Video Conference, Don’t Travel
Business travel, especially air travel, isn’t as necessary as it used to be, and it’s increasingly difficult to justify time spent sat in traffic.
Clever video-conferencing software that includes screen-share, meeting record and web-based guest access – such as Microsoft Teams or Gamma Collaborate – make it easier to hold meetings remotely, at a tiny fraction of the CO2 output.
Video conferencing was once a bit of a standing joke, but with responsive video quality, devices with in-built microphones/cameras/speakers, and better internet connectivity, the technology is much more practical than was once the case.
For an easy way to gauge the costs involved, add up mileage expenses for a week, month or year, and ask which meetings really had to be conducted by travelling.

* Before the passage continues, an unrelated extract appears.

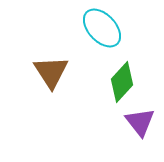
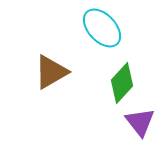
brown triangle: rotated 33 degrees clockwise
green diamond: moved 1 px down
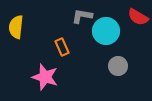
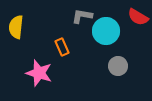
pink star: moved 6 px left, 4 px up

If that expense could be saved, so could the planet.
Use an Eco Button (Or Don’t)
There are a number of gadgets available that prompt office workers to turn off their screens, most famously the ‘Eco-button’ – a bright green light-up USB button which you hit to switch your PC into sleep mode. On startup, a small application praises your efforts by displaying your CO2 and cost saving to date.
Unfortunately this is arguably an example of greenwashing. The plastic device (probably shipped from China) isn’t actually necessary to enable device sleep settings – Windows 10 already has handy power-saving options available, so aside from the software recording your savings, the button mainly serves only to raise awareness and act as a fun reminder.
Hopefully each eco-button might one day have saved enough CO2 to justify its own manufacture… maybe. But with a little vigilance, this ought to be achievable without quite so much plastic.
Switching broadband services often means a new router, which isn’t ideal for cutting plastic waste.
Some ISP’s allow users to voluntarily return a redundant router for recycling, in an effort to cut down on routers being piled up in cupboards, and ensure fewer of their devices ultimately end up in landfill.
BT recently announced this scheme will soon be compulsory, and new customers who fail to return their BT router for recycling at the end of the contract using a pre-paid return envelope will face an extra charge of up to £50.
Alternatively, many local councils now allow the recycling small electrical items with household recycling, so there’s little excuse for throwing out this kind of equipment.